Unlikely as it would seem, it's still the first camp in which Maroth has a job to win. He has pretty much been a lock in the rotation every year since 2003, when he was the veteran starter on the staff despite a mere half-season of big-league experience. In 2002, he was a long shot at best to make the club, and didn't earn a promotion until June.
"I still have to go get hitters out," Maroth said. "That's my job. But I know what I need to do to get ready. I'm going to go out there and work on the things I need to make me ready for the season and be able to get hitters out.
"I'm not going to try to overdo it. I'm not going to try to do too much. I'm not going to worry about all those things."
Dingman ready: Craig Dingman, here working out most mornings since the second week of January, says he feels like he's as ready to go heading into camp as he was in any year in which he was healthy. Of course, his injury is one of the most unusual to overcome.
A year ago at this point, Dingman was battling numbness in his right arm, which was eventually diagnosed as a torn artery in his shoulder. He underwent a rare arterial bypass procedure that ended his 2006 season before it ever began.
The rehabilitation process has very little precedence, but one factor in his favor is that there was no muscular damage in his arm or shoulder. Only his pectoral muscles were damaged in the surgery, and he had a rib removed in the process. The latter has actually given him more range of motion in his arm.

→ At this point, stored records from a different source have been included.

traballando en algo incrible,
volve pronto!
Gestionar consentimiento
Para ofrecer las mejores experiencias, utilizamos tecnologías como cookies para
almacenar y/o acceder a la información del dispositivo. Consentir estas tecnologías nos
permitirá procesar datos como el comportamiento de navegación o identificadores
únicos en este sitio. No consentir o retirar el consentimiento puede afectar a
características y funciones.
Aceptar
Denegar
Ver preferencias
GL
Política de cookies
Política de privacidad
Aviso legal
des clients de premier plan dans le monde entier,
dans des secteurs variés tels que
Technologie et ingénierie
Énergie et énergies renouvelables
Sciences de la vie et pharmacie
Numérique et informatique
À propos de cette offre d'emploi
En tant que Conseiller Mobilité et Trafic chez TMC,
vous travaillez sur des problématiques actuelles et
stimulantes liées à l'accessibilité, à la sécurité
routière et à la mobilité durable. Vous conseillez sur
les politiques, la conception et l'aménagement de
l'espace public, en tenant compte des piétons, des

"I'm ready to go, man," Dingman said. "I'm just excited to play baseball."
Sleeth update: Likewise, former first-round pick Kyle Sleeth is proceeding as if it was a normal Spring Training, even though he has spent much of the last two years bouncing back from Tommy John elbow surgery. He has found an effective release point and repeated it, throwing all the way into November and then starting it back up in January to get comfortable with his motion.
"I've been healthy since the middle part of last year," he said, "but it took me forever to find confidence in my release point, and I didn't do that until the end of the year. I had no confidence in what I was throwing after the surgery. It's been all new from the beginning. I learned how to throw, and I finally got to the point one day where it just clicked during [instructional league]. It became a natural motion."

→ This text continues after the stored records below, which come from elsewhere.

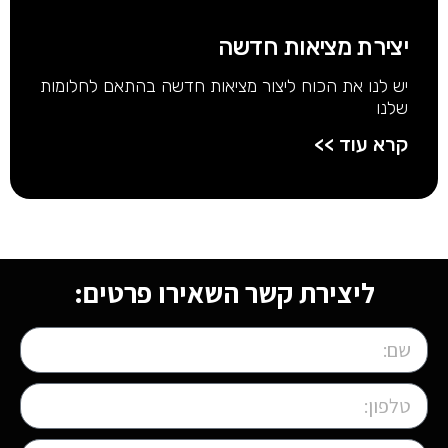
יצירת מציאות חדשה
יש לנו את הכוח ליצור מציאות חדשה בהתאם לחלומות
שלנו
קרא עוד >>
ליצירת קשר השאירו פרטים:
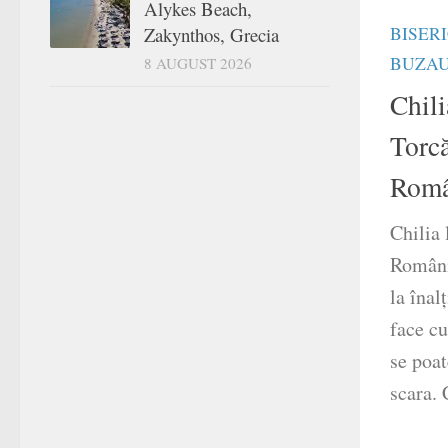
Alykes Beach,
Zakynthos, Grecia
BISER
BUZA
8 AUGUST 2026
Chili
Torcă
Româ
Chilia 
România
la înal
face cu
se poat
scara. 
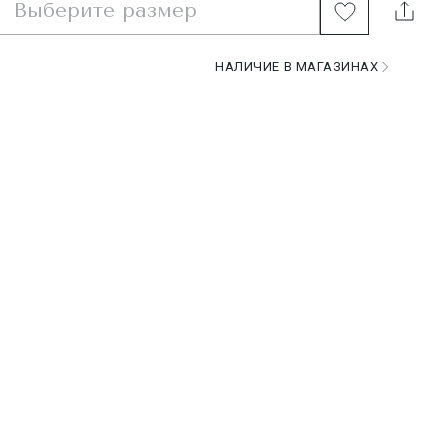
Выберите размер
НАЛИЧИЕ В МАГАЗИНАХ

Though he's in Major League camp, he's not fighting for a big-league spot so much as he's trying to prepare for a healthy season. Yet, he nonetheless feels like he has a point to prove to the organization that drafted him with the third overall pick in 2003, only to see him fall off the growing list of Tigers pitching prospects.

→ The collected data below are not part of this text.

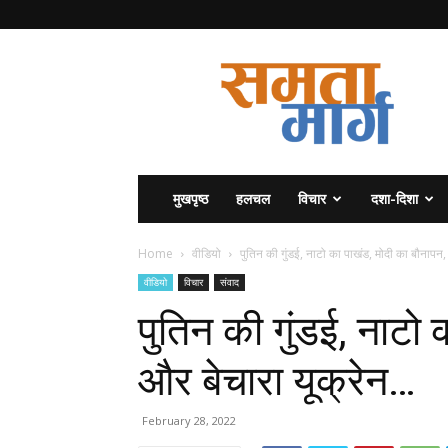
समता
मार्ग
मुखपृष्ठ
हलचल
विचार
दशा-दिशा
Home
वीडियो
पुतिन की गुंडई, नाटो का पाखंड, मोदी का बौनापन,
वीडियो
विचार
संवाद
पुतिन की गुंडई, नाटो
और बेचारा यूक्रेन…
February 28, 2022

"I want to show something," he said. "I feel like I've been here for three years and I haven't shown what I can do in any of them. I want to bring back the confidence in every pitch."
Larrison outrighted: The Tigers outrighted the contract of right-hander Preston Larrison to Triple-A Toledo on Thursday, then invited him to Major League camp as a non-roster player. Larrison was designated for assignment last week to make room for reliever Yorman Bazardo following a trade with the Mariners.
Jason Beck is a reporter for MLB.com. This story was not subject to the approval of Major League Baseball or its clubs.